Amherst, Massachusettes

 

A Stage of One's Own: Women in Theater

I must admit that my introduction to theater came relatively late in life.  I was a junior in college - the University of Texas at Austin, to be more precise - and I was, as part of an English class, required to attend a production of Death of a Salesman.  Theater had, up to that point, not captured my interest, and I must admit that the production of Arthur Miller's now canonical work did little to change my alienation from the stage.  For me, theater wasn't accessible; it seemed more static than dynamic; and, most significant, it lacked a relevance to my life as a full time student who had to work full time. Though there were female characters in the work, the play did not strike me as one that attempted to advance a progressive feminist agenda.  I wasn't connected, I wasn't involved, and I felt that, upon leaving the large auditorium space, that I was the same person after the show as I was before it.

 

I made it my mission to avoid theater - I was more of a movie person anyway, accustomed to the quick shifts and diverse camera angles, hackneyed dialogue and lush cinematic panoramas.  It wasn't until 1998 - the year I began a graduate program in English - that I saw another theater piece.  The title of that show escapes me as I write, but I do remember that it involved a South Asian American female protagonist.  The story was one that I cannot speak clearly about, simply because it echoed so many elements from my own life that the two (imagined and real) become synonymous with one another in my mind.
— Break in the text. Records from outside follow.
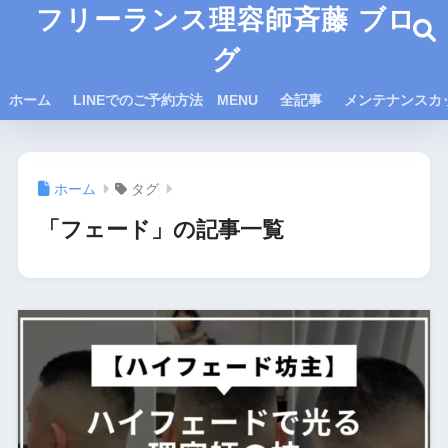
フリーランス理容師斉藤 ブロ
グ
ホーム
LINEでのご予約方法 MENU
全記事
メンテナンスカ
ホーム
タグ
「フェード」の記事一覧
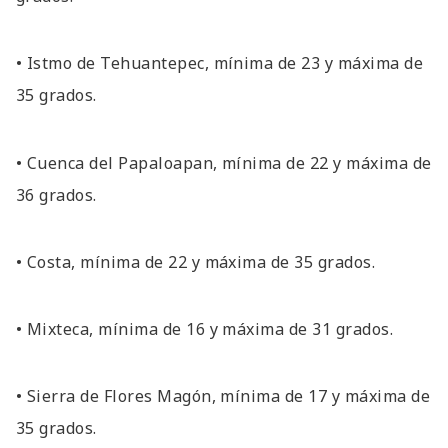
• Istmo de Tehuantepec, mínima de 23 y máxima de
35 grados.
• Cuenca del Papaloapan, mínima de 22 y máxima de
36 grados.
• Costa, mínima de 22 y máxima de 35 grados.
• Mixteca, mínima de 16 y máxima de 31 grados.
• Sierra de Flores Magón, mínima de 17 y máxima de
35 grados.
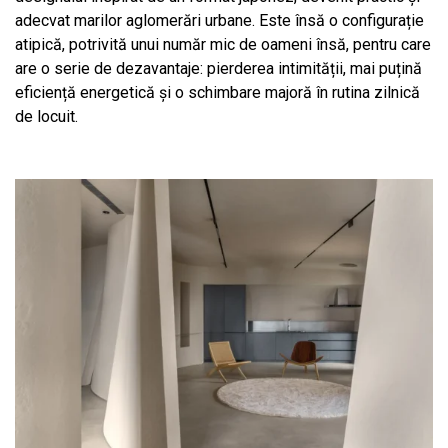
adecvat marilor aglomerări urbane. Este însă o configurație
atipică, potrivită unui număr mic de oameni însă, pentru care
are o serie de dezavantaje: pierderea intimității, mai puțină
eficiență energetică și o schimbare majoră în rutina zilnică
de locuit.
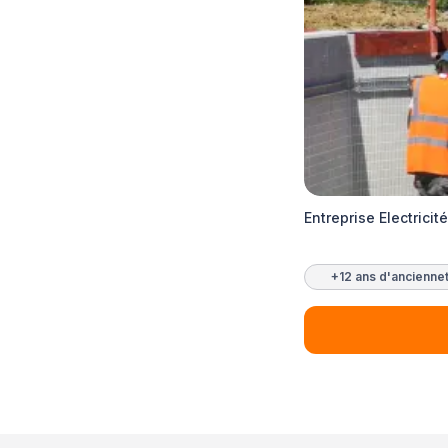
Entreprise Electrici
+12 ans d'ancienne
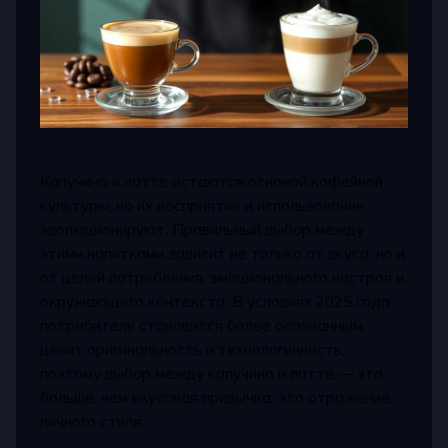
Капучино и латте остаются основой кофейной
культуры, но их восприятие и использование
эволюционируют. Правильный выбор между
этими напитками зависит не только от вкуса, но и
от целей потребления, эмоционального настроя и
окружающего контекста. В условиях 2025 года
потребитель становится более осознанным,
ценит оригинальность и технологичность,
поэтому выбор между капучино и латте — это
больше, чем вкусовая привычка: это отражение
личного стиля.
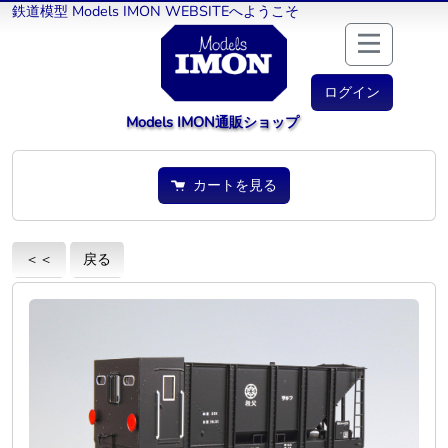
鉄道模型 Models IMON WEBSITEへようこそ
ログイン
Models IMON通販ショップ
カートを見る
＜＜
戻る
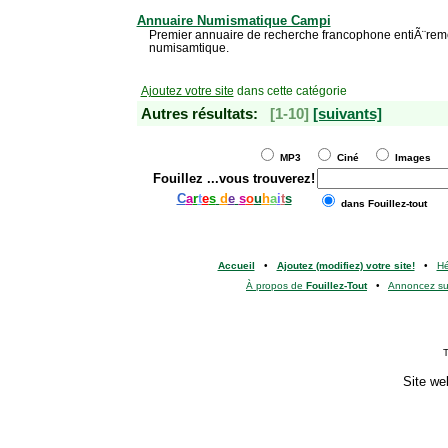
Annuaire Numismatique Campi
Premier annuaire de recherche francophone entiÃ¨rem
numisamtique.
Ajoutez votre site
dans cette catégorie
Autres résultats:
[1-10]
[suivants]
MP3
Ciné
Images
Fouillez
...vous trouverez!
C
a
r
t
e
s
d
e
s
o
u
h
a
i
t
s
dans Fouillez-tout
Accueil
•
Ajoutez (modifiez) votre site!
•
H
À propos de
Fouillez-Tout
•
Annoncez s
T
Site we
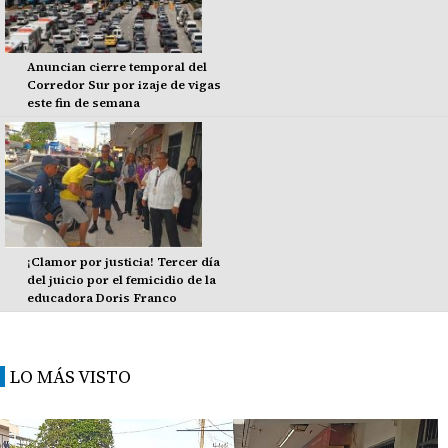
Anuncian cierre temporal del
Corredor Sur por izaje de vigas
este fin de semana
¡Clamor por justicia! Tercer día
del juicio por el femicidio de la
educadora Doris Franco
LO MÁS VISTO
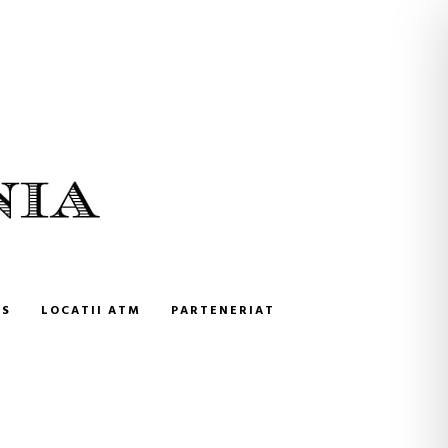
NS
LOCATII ATM
PARTENERIAT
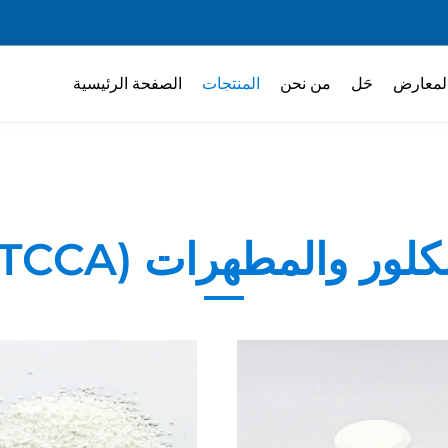
لمعارض
حَل
من نحن
المنتجات
الصفحة الرئيسية
كلور والمطهرات (TCCA)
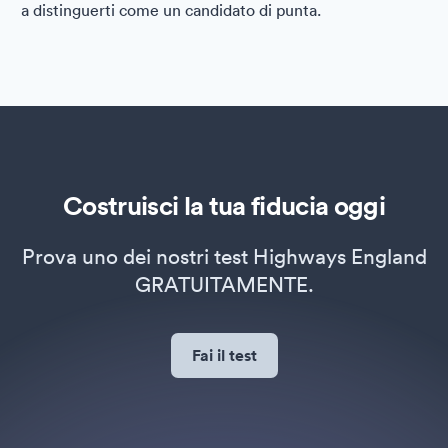
a distinguerti come un candidato di punta.
Costruisci la tua fiducia oggi
Prova uno dei nostri test Highways England
GRATUITAMENTE.
Fai il test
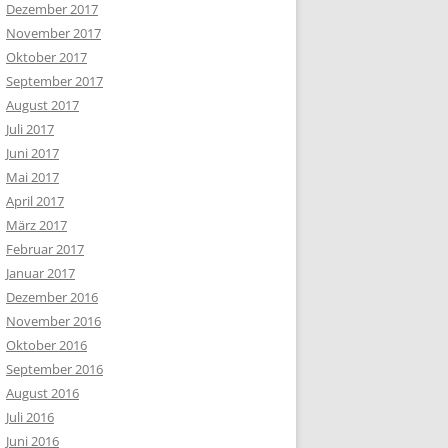
Dezember 2017
November 2017
Oktober 2017
September 2017
August 2017
Juli 2017
Juni 2017
Mai 2017
April 2017
März 2017
Februar 2017
Januar 2017
Dezember 2016
November 2016
Oktober 2016
September 2016
August 2016
Juli 2016
Juni 2016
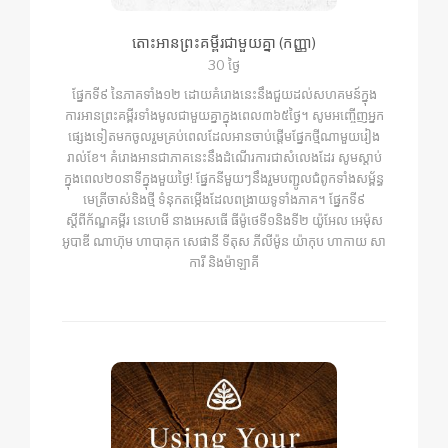
តោះអានព្រះគម្ពីរជាមួយគ្នា (កញ្ញា)
30 ថ្ងៃ
ផ្នែកទី៩ នៃភាគទាំង១២ ដោយគំរោងនេះនឹងជួយដល់សហគមន៍ក្នុង
ការអានព្រះគម្ពីរទាំងមូលជាមួយគ្នាក្នុងពេល៣៦៥ថ្ងៃ។ សូមអញ្ចើញអ្នក
ផ្សេងទៀតមកចូលរួមគ្រប់ពេលដែលអានចាប់ផ្ដើមផ្នែកថ្មីណាមួយរៀង
រាល់ខែ។ គំរោងអានជាភាគនេះនឹងដំណើរការជាសំលេងដែរ សូមស្ដាប់
ក្នុងពេល២០នាទីក្នុងមួយថ្ងៃ! ផ្នែកនីមួយៗនឹងរួមបញ្ជូលជំពូកទាំងសម្ព័ន្ធ
មេត្រីចាស់និងថ្មី ទំនុកតម្កើងដែលពង្រាយទូទាំងភាគ។ ផ្នែកទី៩
ស្ដីពីក័ណ្ឌគម្ពីរ នេហេមី នាងអេសធើ ធីម៉ូថេទី១និងទី២ យ៉ូអែល អេម៉ុស
អូបាឌី ណាហ៊ុម ហាបាគុក សេផានី ទីតុស ភីលីម៉ូន យ៉ាកុប ហាកាយ សា
ការី និងម៉ាឡាគី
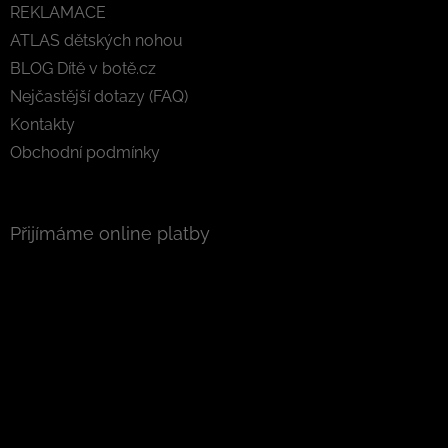
REKLAMACE
ATLAS dětských nohou
BLOG Dítě v botě.cz
Nejčastější dotazy (FAQ)
Kontakty
Obchodní podmínky
Přijímáme online platby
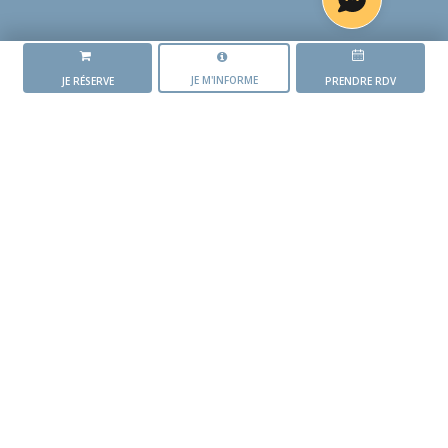
JE M'INFORME
JE RÉSERVE
PRENDRE RDV
LA RÉSIDENCE
L'ORÉE DES GRIPOTS
L'AVANCEMENT DU PROJET
Mise en vente du
programme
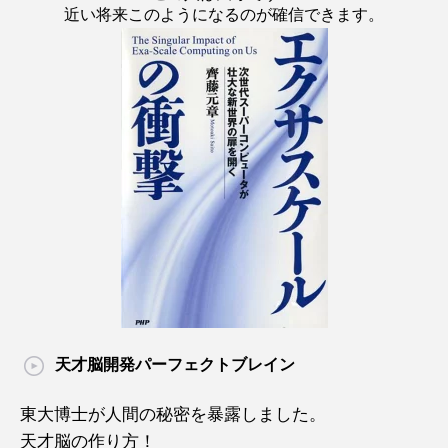
近い将来このようになるのが確信できます。
天才脳開発パーフェクトブレイン
東大博士が人間の秘密を暴露しました。
天才脳の作り方！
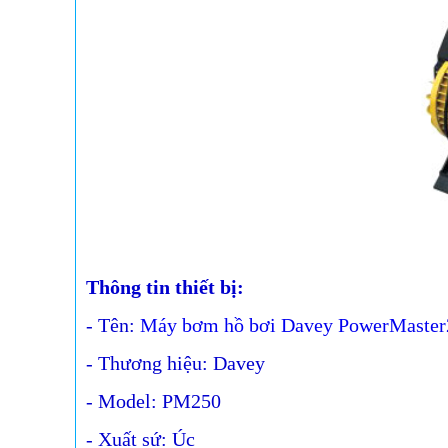
Thông tin thiết bị:
- Tên:
Máy bơm hồ bơi Davey PowerMaster
- Thương hiệu: Davey
- Model: PM250
- Xuất sứ: Úc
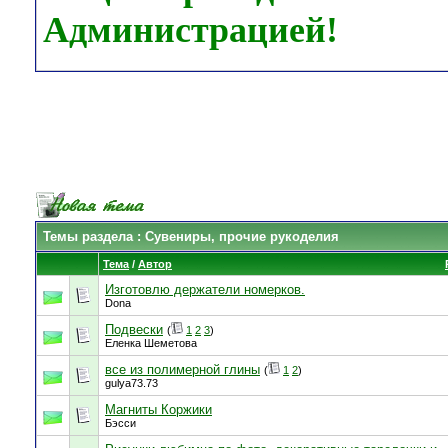
Администрацией!
Темы раздела
: Сувениры, прочие рукоделия
Тема
/
Автор
Изготовлю держатели номерков.
Dona
Подвески
(
1
2
3
)
Еленка Шеметова
все из полимерной глины
(
1
2
)
gulya73.73
Магниты Коржики
Бэсси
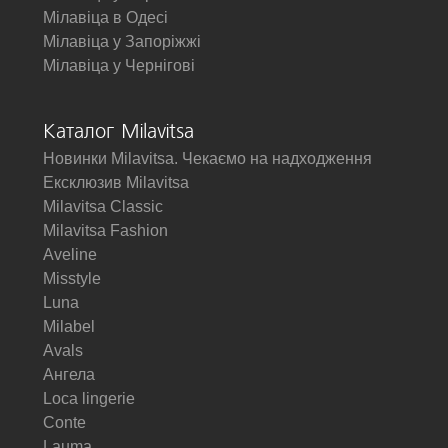
Мілавіца в Одесі
Мілавіца у Запоріжжі
Мілавіца у Чернігові
Каталог Milavitsa
Новинки Milavitsa. Чекаємо на надходження
Ексклюзив Milavitsa
Milavitsa Classic
Milavitsa Fashion
Aveline
Misstyle
Luna
Milabel
Avals
Ангела
Loca lingerie
Conte
Lauma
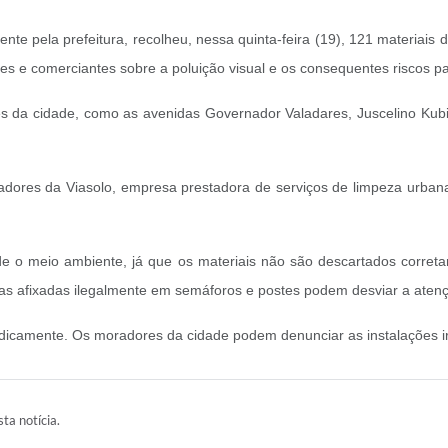
e pela prefeitura, recolheu, nessa quinta-feira (19), 121 materiais de
es e comerciantes sobre a poluição visual e os consequentes riscos p
res da cidade, como as avenidas Governador Valadares, Juscelino Kubi
radores da Viasolo, empresa prestadora de serviços de limpeza urban
gride o meio ambiente, já que os materiais não são descartados corr
aixas afixadas ilegalmente em semáforos e postes podem desviar a aten
camente. Os moradores da cidade podem denunciar as instalações irre
ta notícia.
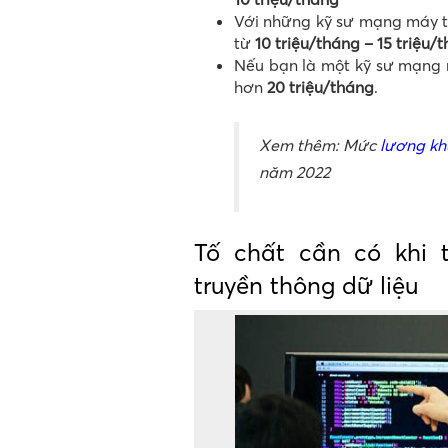
Với những kỹ sư mạng máy tí
từ
10 triệu/tháng – 15 triệu/
Nếu bạn là một kỹ sư mạng m
hơn
20 triệu/tháng
.
Xem thêm: Mức
lương khủ
năm 2022
Tố chất cần có khi 
truyền thông dữ liệu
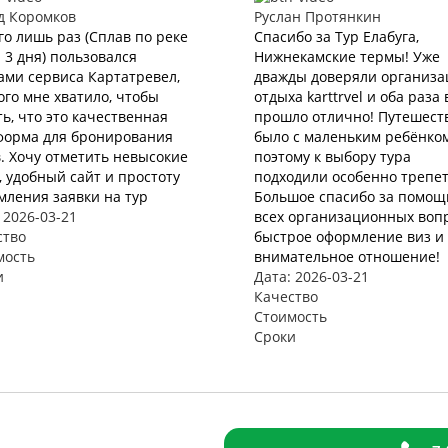
д Коромков
Руслан Протянкин
го лишь раз (Сплав по реке
Спасибо за Тур Елабуга,
 3 дня) пользовался
Нижнекамские термы! Уже
ами сервиса Картатревел,
дважды доверяли организ
ого мне хватило, чтобы
отдыха karttrvel и оба раза 
ь, что это качественная
прошло отлично! Путешест
форма для бронирования
было с маленьким ребёнко
. Хочу отметить невысокие
поэтому к выбору тура
 удобный сайт и простоту
подходили особенно трепет
мления заявки на тур
Большое спасибо за помощ
 2026-03-21
всех организационных вопр
ство
быстрое оформление виз и 
мость
внимательное отношение!
и
Дата: 2026-03-21
Качество
Стоимость
Сроки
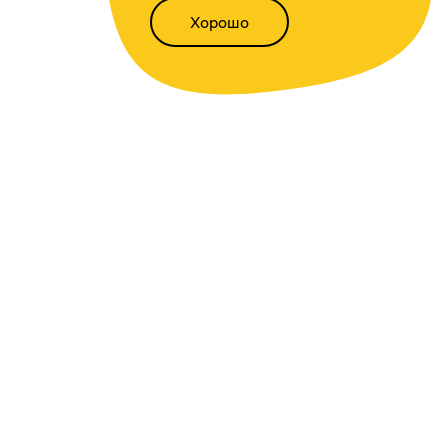
Хорошо
Написать нам
Версия для слабовидящих
Статьи
Всё о финансах
Калькуляторы
Вкладов
,
доходности
,
инфляции
,
кредитный
,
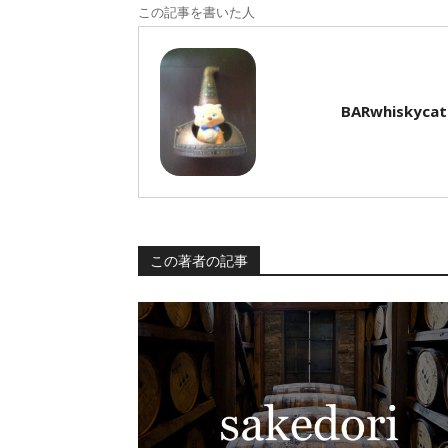
この記事を書いた人
BARwhiskycat
この著者の記事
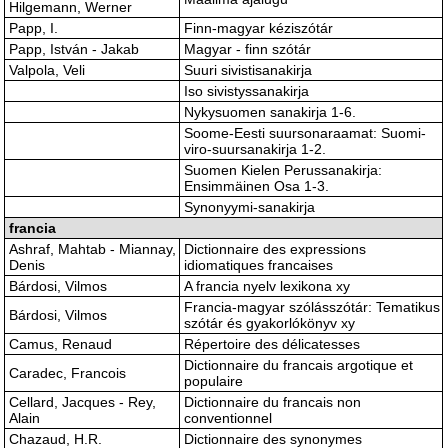
Hilgemann, Werner
Papp, I.
Finn-magyar kéziszótár
Papp, István - Jakab
Magyar - finn szótár
Valpola, Veli
Suuri sivistisanakirja
Iso sivistyssanakirja
Nykysuomen sanakirja 1-6.
Soome-Eesti suursonaraamat: Suomi-
viro-suursanakirja 1-2.
Suomen Kielen Perussanakirja:
Ensimmäinen Osa 1-3.
Synonyymi-sanakirja
francia
Ashraf, Mahtab - Miannay,
Dictionnaire des expressions
Denis
idiomatiques francaises
Bárdosi, Vilmos
A francia nyelv lexikona xy
Francia-magyar szólásszótár: Tematikus
Bárdosi, Vilmos
szótár és gyakorlókönyv xy
Camus, Renaud
Répertoire des délicatesses
Dictionnaire du francais argotique et
Caradec, Francois
populaire
Cellard, Jacques - Rey,
Dictionnaire du francais non
Alain
conventionnel
Chazaud, H.R.
Dictionnaire des synonymes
I guess what struck me most though, about the piece, was that I felt connected to it.  As the work progressed, I felt that I could fill in the silences with my own story of growing up a Cambodian American in Georgia and Texas, two places which, at the time of my childhood, were not known to be hot spots in the Asian diaspora.   This is not to say that all the experiences presented on stage mirrored my own. However, it was seeing this story on stage - the story of an Asian American woman - that allowed me to see the validity in my own story of existence.  I realized as the lights came up and the audience members got up from their chairs that I had been moved to a particular consciousness that I had forgotten.

 

It is this sense of consciousness and the possibilities that exist in theater as a realm of imagination and exploration that moved me to apply for a job at New WORLD Theater, a multicultural theater company in residence at the University of Massachusetts.  And, in complete honesty, the need for summer employment, coupled with the proximity of the campus to my home (a mere 4 miles away), made New WORLD Theater a more appealing employment site.

 

I have, in my almost four years at New WORLD Theater, served as a literary manager, reading scripts and reviewing work.  My title has changed to "Program Curator" and I have been, in recent times, more involved with programming ancillary events around our main stage productions.  However, I do still work closely with our interim Artistic Director Talvin Wilks, who has a keen artistic vision and has continued to foster work by emerging artists.  Because we lack a permanent theater space, it is difficult for New WORLD Theater to produce original work, though we do still offer developmental week-long residencies to several artists throughout the year.  What I have noticed, however, is that many of the works that are submitted are ones that need further development, and works by female playwrights of color constitute the largest number of submissions. Though heartened by the numbers of submissions, I am admittedly saddened by the lack of opportunities facing these playwrights - we, like other theater companies, are limited in our resources, and we simply do not have the means to answer the call put forth by such talented individuals.

 

It is this actuality that leads me to the title of this piece, which is based on Virginia Woolf's novel about space and the need to have a particular space.  I was able, through that South Asian American performance piece and in my work at New WORLD Theater, to find a space of my own in theater.  It is imperative that we, as a society and as a body, try to find spaces for these playwrights to continue to challenge and draw future audiences.  Through new coalitions, new strategies, and new visions, it is my hope that female playwrights of color will continue to push the theater canon and create provocative pieces that will reflect, mediate, and shift dominant ways of thinking. What I have left out, however, are the specifics.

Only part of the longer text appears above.